Disclaimer: I am a Developer & Community Advocate for Rackspace; this means they pay me to serve developers and engage the hacker and developer community. This means that fundamentally - I serve you.
Any questions you may have, or criticisms, or better yet - suggestions to make Rackspace Cloud / OpenStack more developer friendly and supportive: let me know.
I've been a Rackspace customer for many years, and very very nearly left a couple of weeks ago. A program like this one might have been a huge help. Here's what happened.
My startup started getting real traction and doing a lot of business. As my user count grew, I started to see slow response times on my server. I checked out the configuration and everything looked ok to me-- but even during times of super slow response, the server was showing vmstats that looked 99% idle. So I figured this is either a network problem, or something else beyond my control, or a configuration problem that is beyond my talent to identify.
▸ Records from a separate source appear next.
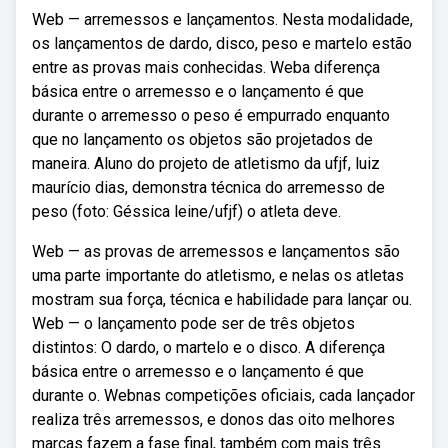
Web — arremessos e lançamentos. Nesta modalidade,
os lançamentos de dardo, disco, peso e martelo estão
entre as provas mais conhecidas. Weba diferença
básica entre o arremesso e o lançamento é que
durante o arremesso o peso é empurrado enquanto
que no lançamento os objetos são projetados de
maneira. Aluno do projeto de atletismo da ufjf, luiz
maurício dias, demonstra técnica do arremesso de
peso (foto: Géssica leine/ufjf) o atleta deve.
Web — as provas de arremessos e lançamentos são
uma parte importante do atletismo, e nelas os atletas
mostram sua força, técnica e habilidade para lançar ou.
Web — o lançamento pode ser de três objetos
distintos: O dardo, o martelo e o disco. A diferença
básica entre o arremesso e o lançamento é que
durante o. Webnas competições oficiais, cada lançador
realiza três arremessos, e donos das oito melhores
marcas fazem a fase final, também com mais três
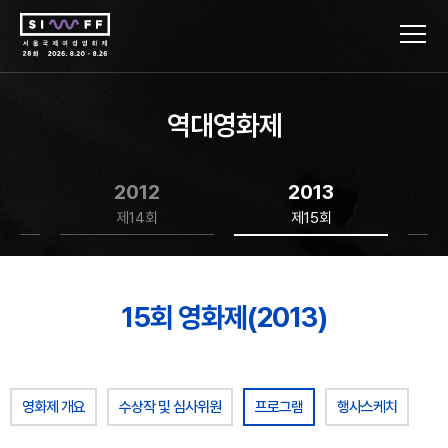
역대영화제
2012
2013
제14회
제15회
15회 영화제(2013)
영화제 개요
수상작 및 심사위원
프로그램
행사스케치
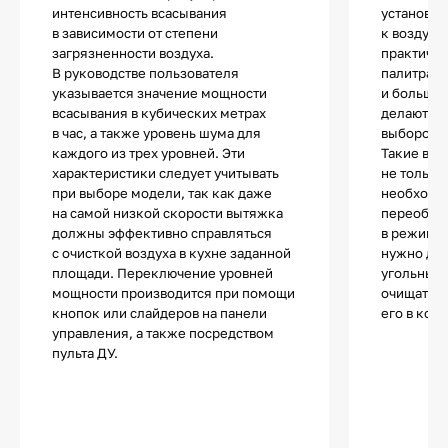
интенсивность всасывания
установит
в зависимости от степени
к воздухо
загрязненности воздуха.
практичес
В руководстве пользователя
палитра 
указывается значение мощности
и большое
всасывания в кубических метрах
делают эт
в час, а также уровень шума для
выбором д
каждого из трех уровней. Эти
Такие вы
характеристики следует учитывать
не только
при выборе модели, так как даже
необходи
на самой низкой скорости вытяжка
переобору
должны эффективно справляться
в режиме 
с очисткой воздуха в кухне заданной
нужно до
площади. Переключение уровней
угольные 
мощности производится при помощи
очищать в
кнопок или слайдеров на панели
его в комн
управления, а также посредством
пульта ДУ.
My customer base was exploding, and my infrastructure was failing. In that moment, I would have done just about ANYTHING to solve the problem. I filed a support ticket, but I didn't expect that'd help, and it didn't. I started looking around rackspace to try to figure out if I could upgrade to a dedicated server. It's not really clear to me from looking at Rackspace's web page hard for 20 minutes whether they even offer dedicated servers. If you search google for "Rackspace Dedicated Server" you get what to me is a confusing mixed message, and no clear path for getting a dedicated server. It's not clear to me if that page is comparing how Managed hosting is better than dedicated servers, or if managed hosting is the only way you offer dedicated servers, or if getting the biggest server IS the way you offer dedicated servers.
I damn near just took a shot in the dark and migrated my whole service to another provider in a desparate attempt to see if things got better. For all I knew, it was a misbehaving tenant colocated on my machine. That happened before though, and you guys identified it and solved it in hours.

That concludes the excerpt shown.